-- Opening Marker --

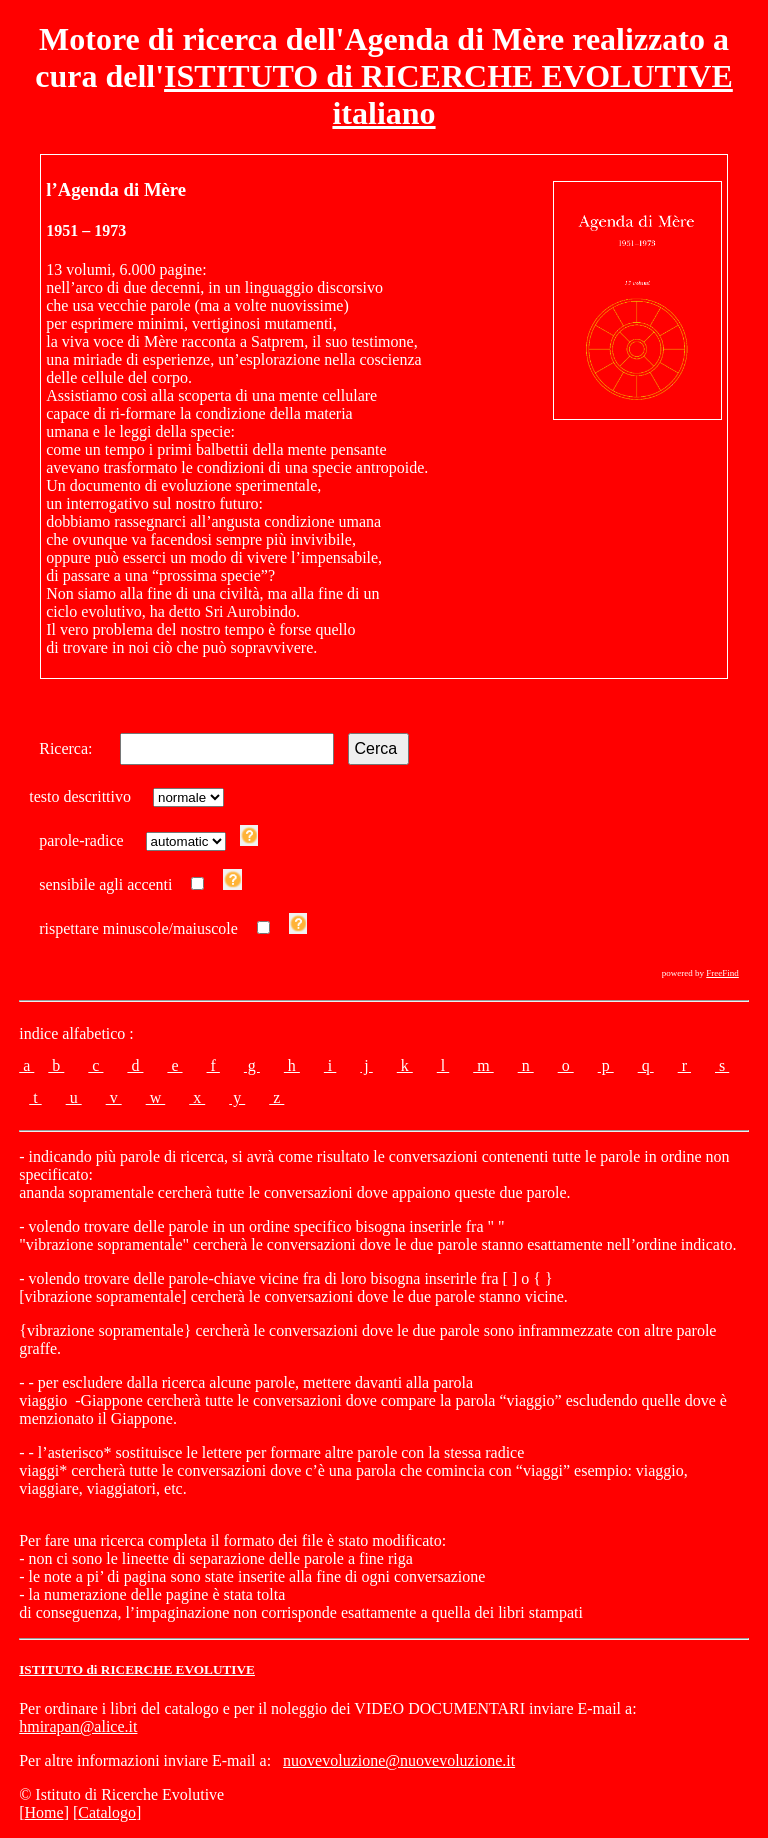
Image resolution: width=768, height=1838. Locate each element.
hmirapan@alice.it (78, 1726)
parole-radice (85, 840)
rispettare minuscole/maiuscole (138, 928)
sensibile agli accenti (105, 884)
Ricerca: (69, 748)
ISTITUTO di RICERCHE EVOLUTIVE (137, 1669)
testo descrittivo (84, 796)
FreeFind (722, 973)
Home (44, 1812)
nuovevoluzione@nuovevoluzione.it (399, 1760)
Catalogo (107, 1812)
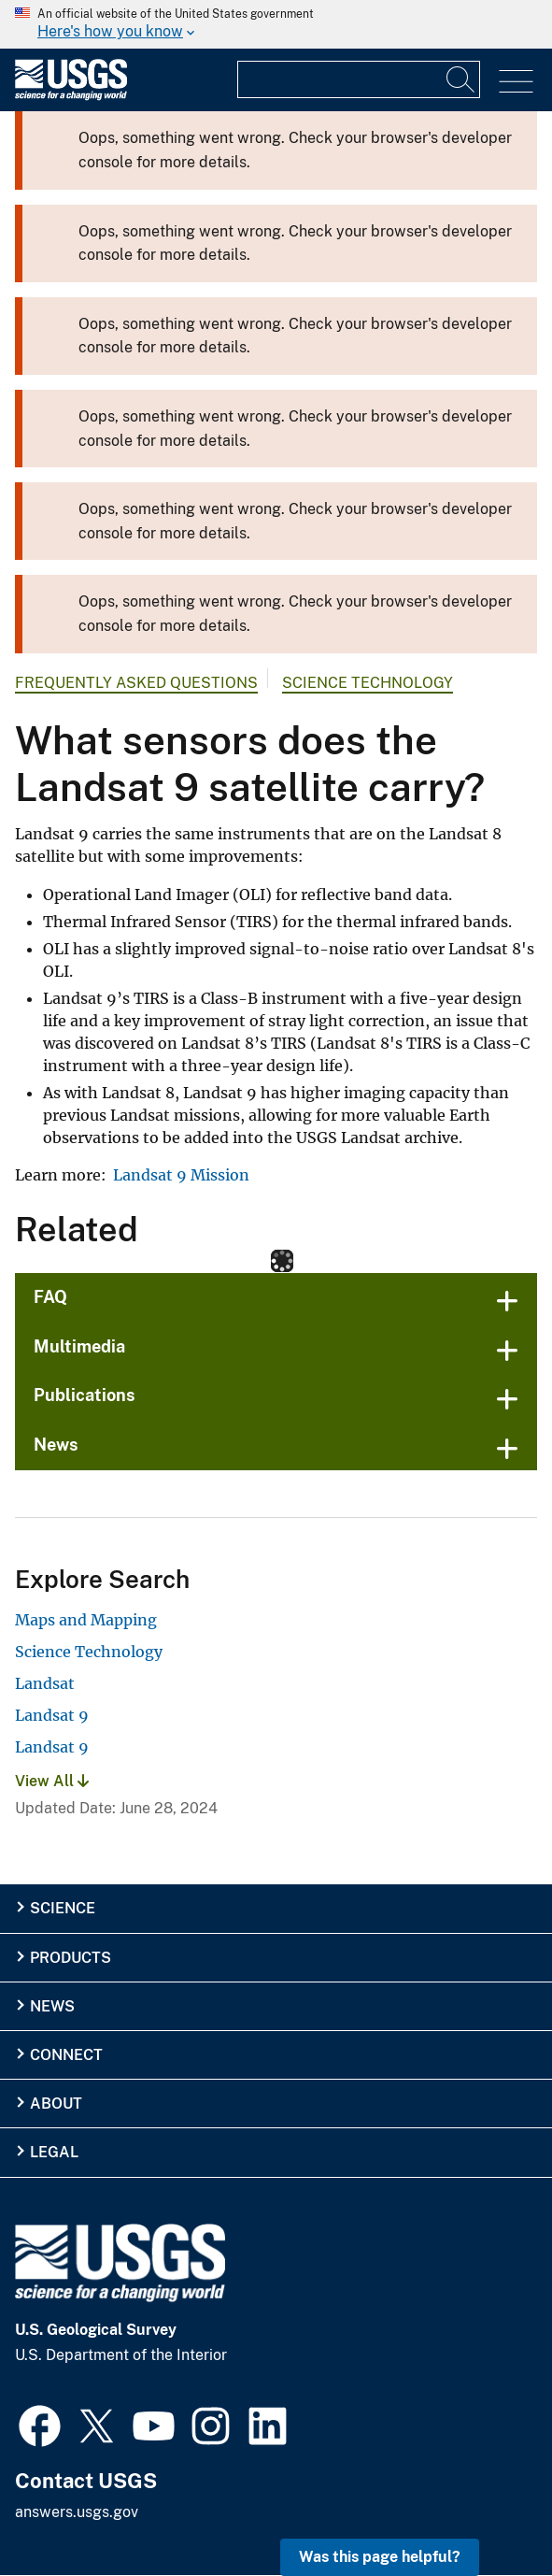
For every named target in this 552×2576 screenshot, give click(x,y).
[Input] (358, 79)
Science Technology (367, 683)
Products (70, 1958)
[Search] (461, 79)
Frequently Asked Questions (136, 683)
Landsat (45, 1683)
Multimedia (79, 1346)
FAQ (50, 1297)
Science (62, 1908)
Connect (66, 2055)
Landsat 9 (52, 1715)
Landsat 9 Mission (181, 1175)
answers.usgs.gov (76, 2512)
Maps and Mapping (86, 1619)
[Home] (71, 96)
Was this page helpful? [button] (379, 2557)
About (56, 2103)
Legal (54, 2152)
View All (52, 1781)
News (56, 1444)
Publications (84, 1395)
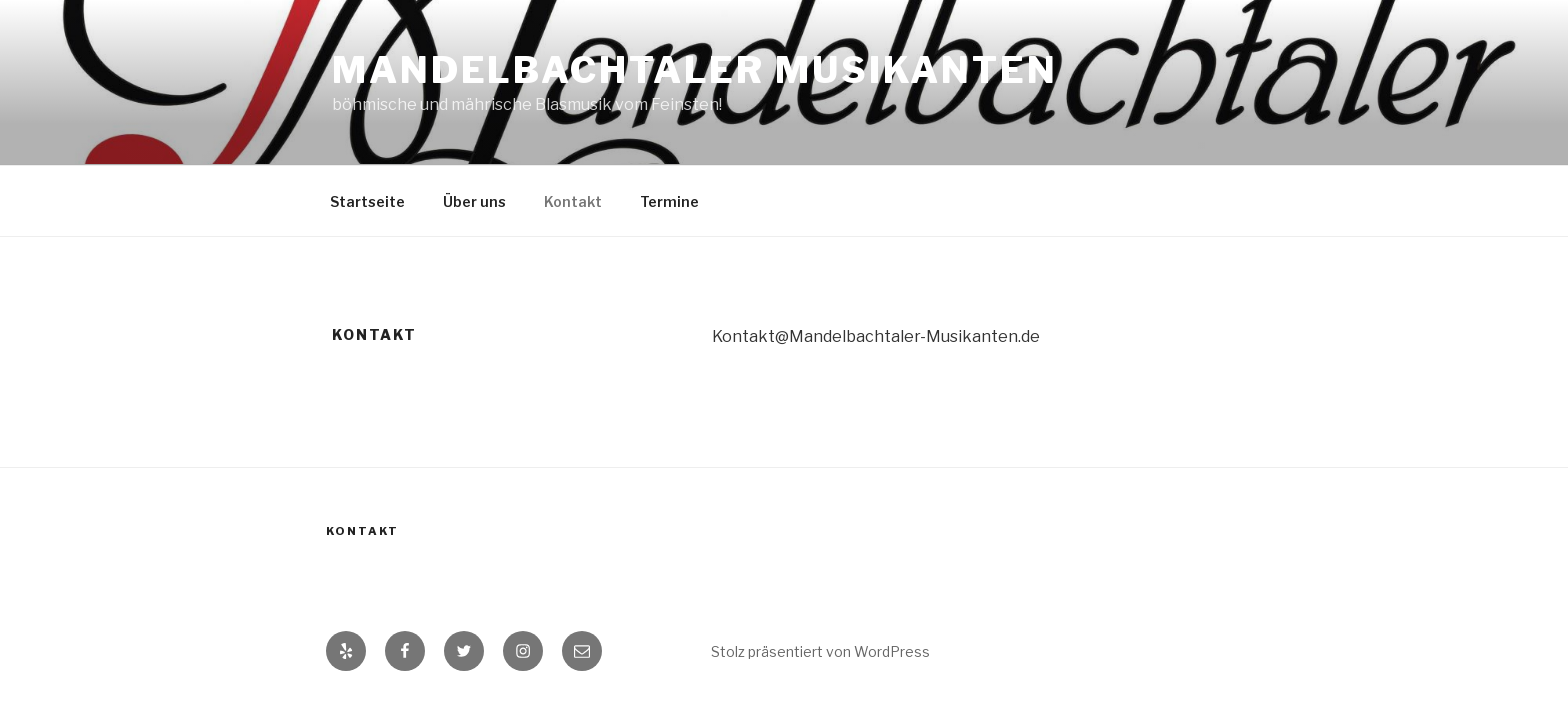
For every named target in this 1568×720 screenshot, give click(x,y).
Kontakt (573, 201)
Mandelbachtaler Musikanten (695, 70)
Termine (669, 201)
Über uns (474, 201)
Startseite (367, 201)
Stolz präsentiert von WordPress (820, 651)
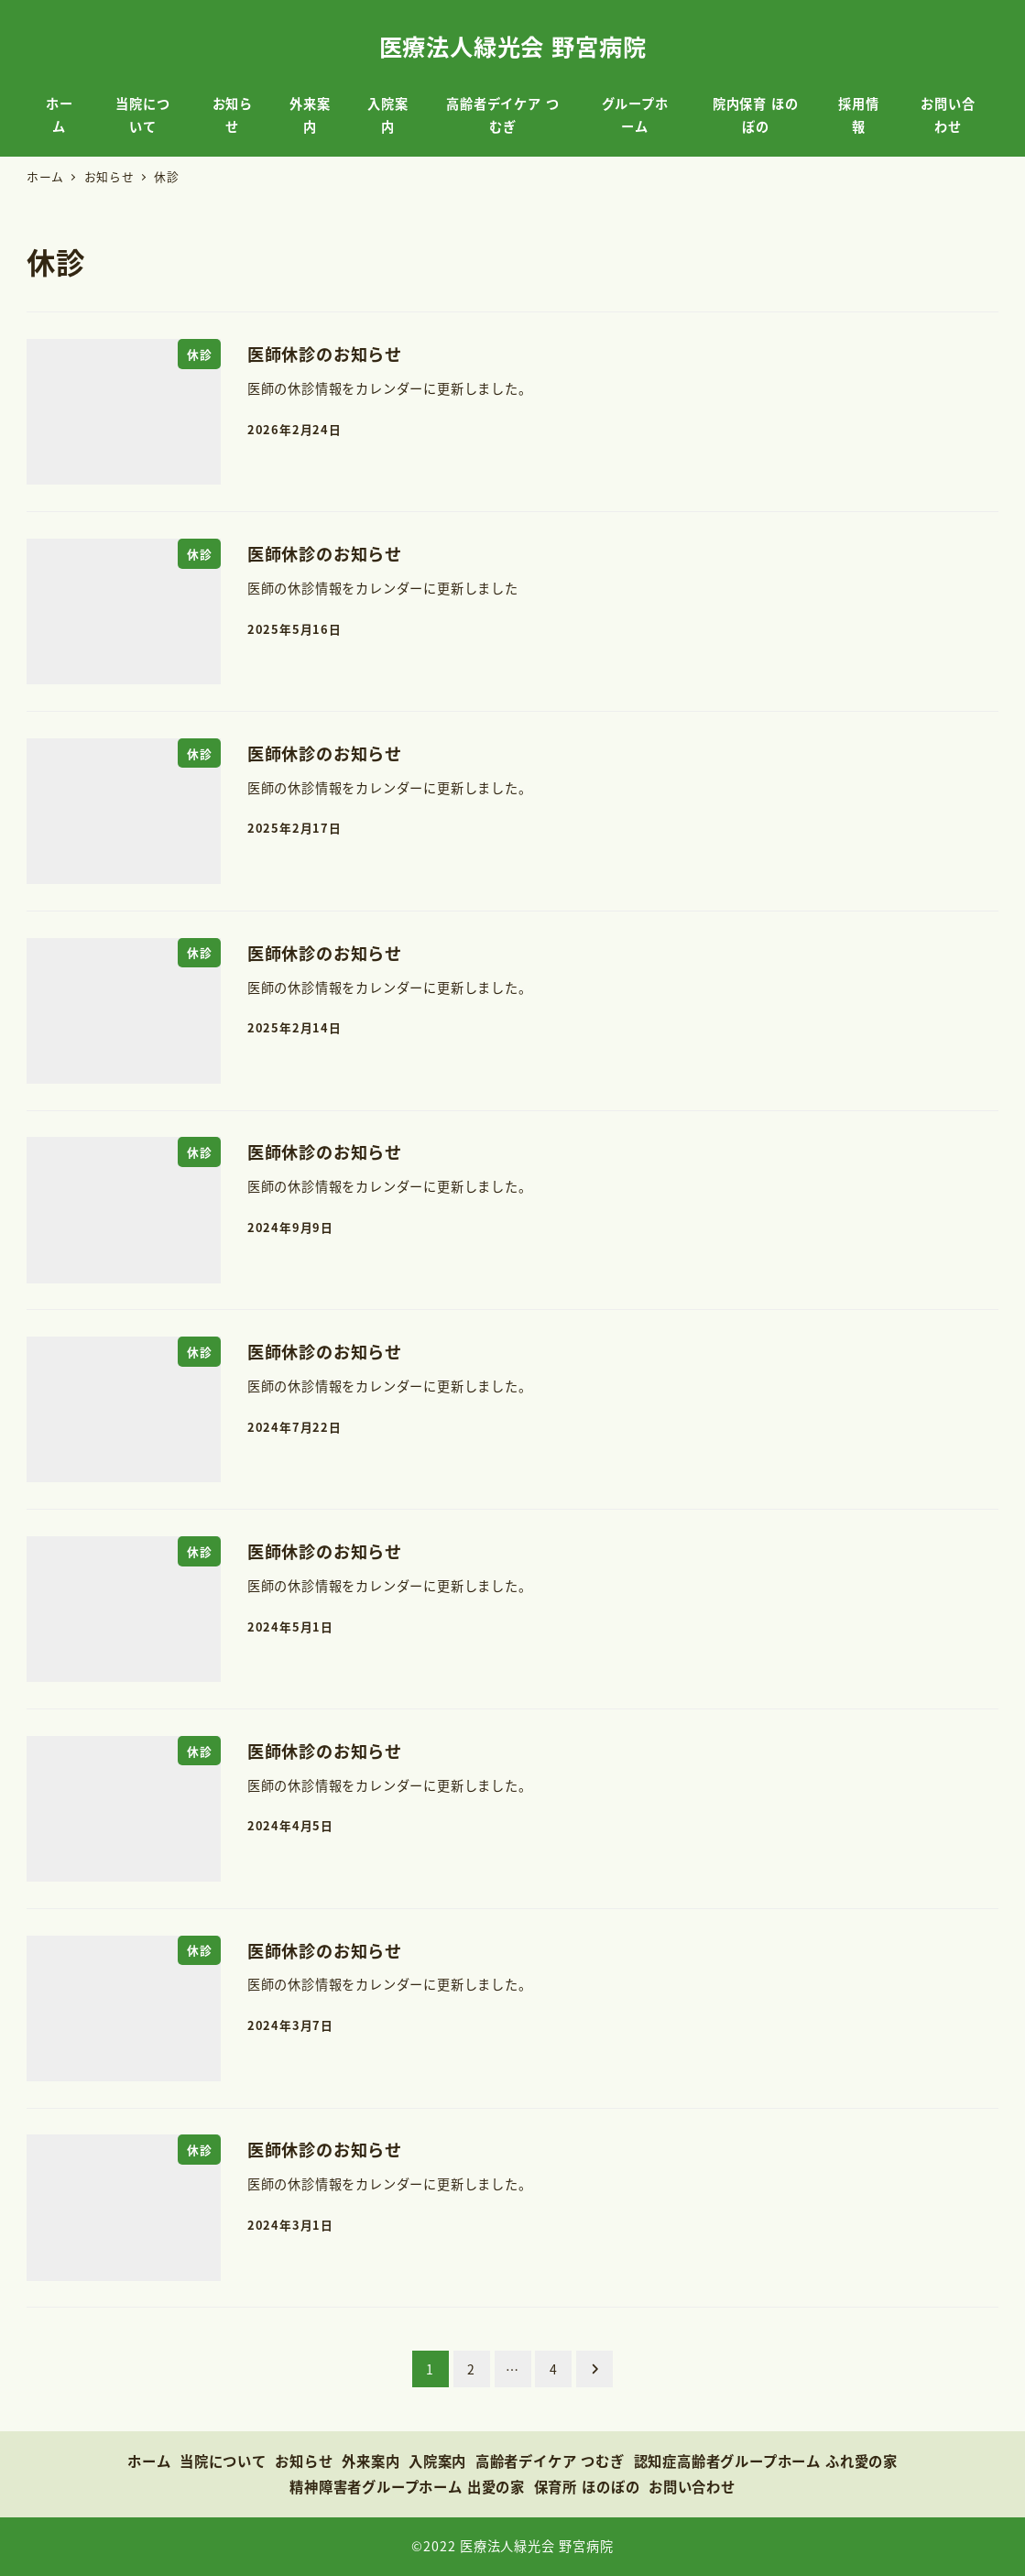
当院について (223, 2460)
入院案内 (437, 2460)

-- Closing Marker --

## Task to complete:
Would you please repeat only the lines above, beginning at the one that has "parole-radice (85, 840)" and stopping after the one that has "Landsat 9 Mission (181, 1175)", exactly and with no pictures?

## Answer for the task:
parole-radice (85, 840)
rispettare minuscole/maiuscole (138, 928)
sensibile agli accenti (105, 884)
Ricerca: (69, 748)
ISTITUTO di RICERCHE EVOLUTIVE (137, 1669)
testo descrittivo (84, 796)
FreeFind (722, 973)
Home (44, 1812)
nuovevoluzione@nuovevoluzione.it (399, 1760)
Catalogo (107, 1812)
For every named target in this 552×2576 screenshot, give click(x,y).
[Input] (358, 79)
Science Technology (367, 683)
Products (70, 1958)
[Search] (461, 79)
Frequently Asked Questions (136, 683)
Landsat (45, 1683)
Multimedia (79, 1346)
FAQ (50, 1297)
Science (62, 1908)
Connect (66, 2055)
Landsat 9 (52, 1715)
Landsat 9 Mission (181, 1175)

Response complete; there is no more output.